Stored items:
•••••
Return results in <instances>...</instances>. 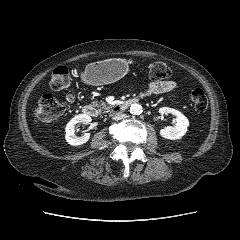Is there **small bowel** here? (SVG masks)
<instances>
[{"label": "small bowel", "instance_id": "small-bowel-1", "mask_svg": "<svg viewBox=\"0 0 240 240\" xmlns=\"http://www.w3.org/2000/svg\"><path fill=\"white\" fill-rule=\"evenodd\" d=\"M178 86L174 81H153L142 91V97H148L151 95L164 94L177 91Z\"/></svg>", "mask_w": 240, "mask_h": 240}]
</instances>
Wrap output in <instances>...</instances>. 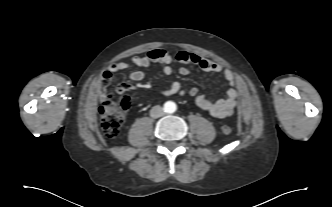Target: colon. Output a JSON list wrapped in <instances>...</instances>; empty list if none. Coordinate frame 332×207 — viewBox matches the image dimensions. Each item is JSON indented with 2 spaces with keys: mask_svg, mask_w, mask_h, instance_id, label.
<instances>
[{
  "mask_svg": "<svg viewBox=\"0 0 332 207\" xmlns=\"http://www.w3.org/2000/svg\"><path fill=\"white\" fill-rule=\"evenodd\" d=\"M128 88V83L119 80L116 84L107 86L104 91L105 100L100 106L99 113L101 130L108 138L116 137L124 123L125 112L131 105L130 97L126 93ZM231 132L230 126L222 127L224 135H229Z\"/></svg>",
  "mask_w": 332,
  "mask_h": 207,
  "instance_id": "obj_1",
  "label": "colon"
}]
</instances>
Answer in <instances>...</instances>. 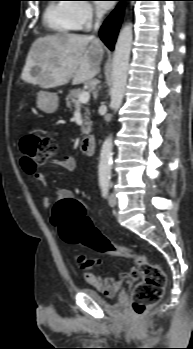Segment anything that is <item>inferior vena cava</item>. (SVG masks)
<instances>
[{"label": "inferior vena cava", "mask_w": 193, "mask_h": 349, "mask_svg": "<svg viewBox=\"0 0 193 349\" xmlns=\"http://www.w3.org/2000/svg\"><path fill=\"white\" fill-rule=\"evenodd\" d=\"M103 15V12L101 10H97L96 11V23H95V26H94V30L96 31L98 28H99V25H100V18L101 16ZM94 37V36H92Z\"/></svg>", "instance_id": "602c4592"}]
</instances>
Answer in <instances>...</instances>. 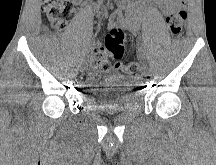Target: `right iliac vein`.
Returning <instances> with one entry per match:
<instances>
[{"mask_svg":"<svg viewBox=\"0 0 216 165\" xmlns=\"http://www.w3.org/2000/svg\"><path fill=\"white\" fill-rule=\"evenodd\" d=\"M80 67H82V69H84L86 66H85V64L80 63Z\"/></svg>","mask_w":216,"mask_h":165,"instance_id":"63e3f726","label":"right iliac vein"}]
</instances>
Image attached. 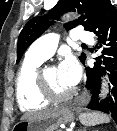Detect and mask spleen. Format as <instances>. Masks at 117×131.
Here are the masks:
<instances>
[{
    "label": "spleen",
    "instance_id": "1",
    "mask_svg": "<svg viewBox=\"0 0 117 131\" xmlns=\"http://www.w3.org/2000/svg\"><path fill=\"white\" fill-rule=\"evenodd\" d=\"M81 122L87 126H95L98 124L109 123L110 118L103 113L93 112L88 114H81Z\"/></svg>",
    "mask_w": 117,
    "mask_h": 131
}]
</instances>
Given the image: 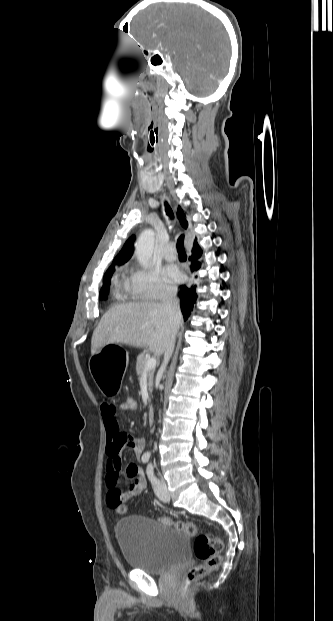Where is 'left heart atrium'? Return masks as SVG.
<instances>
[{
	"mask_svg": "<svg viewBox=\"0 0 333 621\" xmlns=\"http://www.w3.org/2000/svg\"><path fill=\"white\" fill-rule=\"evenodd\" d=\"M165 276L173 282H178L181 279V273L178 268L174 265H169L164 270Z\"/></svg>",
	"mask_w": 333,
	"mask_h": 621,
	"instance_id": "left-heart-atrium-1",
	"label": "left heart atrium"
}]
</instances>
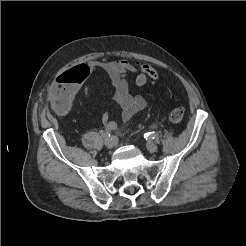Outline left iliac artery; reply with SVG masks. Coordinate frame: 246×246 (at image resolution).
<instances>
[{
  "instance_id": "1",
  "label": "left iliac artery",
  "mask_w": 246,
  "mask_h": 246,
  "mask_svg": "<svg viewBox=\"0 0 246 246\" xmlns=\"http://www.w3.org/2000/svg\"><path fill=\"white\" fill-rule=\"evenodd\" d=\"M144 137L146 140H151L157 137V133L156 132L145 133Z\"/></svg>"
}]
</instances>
•••••
Assigned task:
Return, exactly as they appear, the lines from the line containing "Outline left iliac" through the end of the records above, both ends included, without pictures.

Expected answer:
Outline left iliac artery; reply with SVG masks. Coordinate frame: 246×246 (at image resolution).
<instances>
[{
  "instance_id": "1",
  "label": "left iliac artery",
  "mask_w": 246,
  "mask_h": 246,
  "mask_svg": "<svg viewBox=\"0 0 246 246\" xmlns=\"http://www.w3.org/2000/svg\"><path fill=\"white\" fill-rule=\"evenodd\" d=\"M144 137L146 140H151L157 137V133L156 132L145 133Z\"/></svg>"
}]
</instances>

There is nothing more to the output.